La boîte à secrets
La boîte à secrets était devant moi. Je ne savais plus qu'elle était là et j'avais oublié ce qu'il y avait dedans… Petite boîte en métal piqué par le temps, elle s'ouvrait par des charnières sur le côté. La couleur vert amande était dominante et les inscriptions désuètes publicitaires me projetaient dans un passé que je n'avais pas connu. Elle gisait au fond d'un placard, abandonnée avec d'autres objets sur les étagères pratiquement vidées de leur contenu.
Elle n'était pas très lourde, et elle faisait entendre un bruit de glissement désordonné lorsque je la renversais un temps soit peu et que son poids léger se déséquilibrait de quelques grammes. La curiosité m'a touché de sa grâce.
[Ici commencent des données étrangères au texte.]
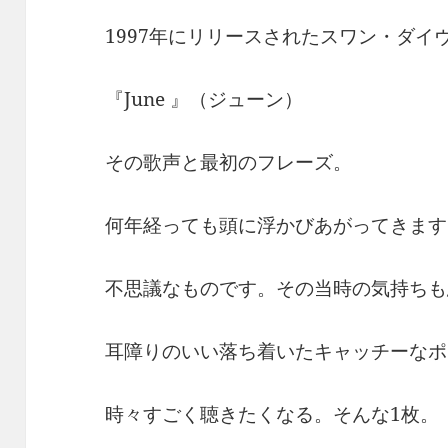
1997年にリリースされたスワン・ダイ
『June 』（ジューン）
その歌声と最初のフレーズ。
何年経っても頭に浮かびあがってきます
不思議なものです。その当時の気持ちも
耳障りのいい落ち着いたキャッチーなポ
時々すごく聴きたくなる。そんな1枚。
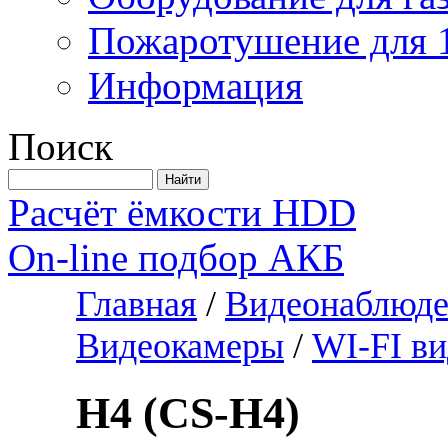
Пожаротушение для 
Информация
Поиск
Расчёт ёмкости HDD
On-line подбор АКБ
Главная
/
Видеонаблюде
Видеокамеры
/
WI-FI в
H4 (CS-H4)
Dans le jardin de la maison familiale
La fraîcheur du métal me faisait frissonner jusqu'à ce que ma peau s'y habitue et la réchauffe un peu. Je l'avais déposé sur mes genoux nus en cette chaude saison d'été. Je m'étais installée sur l'herbe du jardin, assise en tailleur comme lorsque j'étais enfant. Les sons de l'extérieur avaient changé, la ville avait fini par étouffer la maison de ma prime jeunesse alors que je l'avais connu isolée au fond de l'impasse, alors encore cernée par des champs. Les habitations ont fini par pousser au lieu de l'herbe des pâturages et les vaches ont abandonné les lieux au profit des adultes, des enfants, des barbecues odorants voire écœurants parfois, des voitures et autres véhicules à moteur garés pour certains dans les rues qu'on voyait depuis les hautes fenêtres de la maison.
J'ai ouvert la boîte à secrets comme on ouvre un cadeau trouvé au pied du sapin le matin de Noël, le coeur battant. Les charnières ont gémi à peine et le couvercle est retombé sur le côté. Dedans, il y avait des choses insignifiantes et qui, pourtant, ont fait remonter les souvenirs d'une enfance heureuse et joueuse.
J'ai pris entre deux doigts un dé en nacre qui avait perdu depuis longtemps le reste du jeu. Je l'ai délicatement déposé sur la frange de l'herbe qui poussait dans tous les sens et chatouillait les cuisses lorsque les jambes des shorts remontaient avec la position assise. Puis, en plongeant à la fois la main et le regard, j'ai trouvé deux images, celles que les enfants sages recevaient après un certain nombre de bons points. Derrières, il y avait le tampon de l'école, une école qui a disparu depuis longtemps. Avec ces deux images ont remonté dans ma mémoire l'odeur de la craie, le crissement sur le tableau noir qui provoquait la chair de poule lorsqu'il hurlait trop fort durant quelques secondes, les cris et les courses dans la cour, les rondes, les cahiers proprement remplis sous peine d'être puni avec plus ou moins de clémence, selon qui était le maître ou la maîtresse. Je les ai sorties et déposées sous le dé qui les retenait de s'envoler avec le vent joueur.
Une mèche de cheveux
Un ruban de satin s'est déroulé comme un serpent. Sa couleur avait à la fois jauni et pâli. Je l'ai enroulé autour de mon poignet et attaché sommairement. J'ai revu en un éclair les longues séances de brossage des cheveux longs et fins qui les rendait électrique, ce qui nous faisait tellement rire toutes les deux.
J'ai retrouvé tout au fond une photo de toi avec une mèche de tes cheveux blonds, la première coupée par maman et précieusement mise de côté dans la boîte en métal avec la mienne un peu plus foncée. La violence de revoir ton regard perdu depuis tant d'années pour une stupide brouille de sœur a fait monter dans ma gorge une boule et l'a serré fortement, faisant monter des larmes à mes yeux qui ne voyaient plus très bien derrière ce rideau lacrymal. Le vent léger venait lécher mes bras dénudés. Les piétinements de nos pieds sur le plancher de la maison ont envahi ma mémoire auditive. Nos rires, nos chahuts, les histoires que nous nous racontions le soir loin des oreilles indiscrètes en chuchotant ont résonné dans ma tête. Ta main dans la mienne me semblait si réelle…
Le retour
Quelques jours plus tard, j'ai reçu un appel téléphonique. C'était toi. Tu avais ouvert toi aussi la boîte à secrets que je t'avais envoyé par la Poste avec mon numéro de téléphone. Quelques secondes de silence ont suivi ton "Bonjour" embarrassé. Puis, très vite, nous nous sommes mises à parler en nous coupant la parole jusqu'à ce qu'un fou rire revenu depuis le fond de ces dix années de silence idiot nous interrompt en même temps. Les notes hautes que nous aimions tant faire retentir et que nous jouions à provoquer pendant ces trente dernières années sont de retour après ce silence enfin rompu.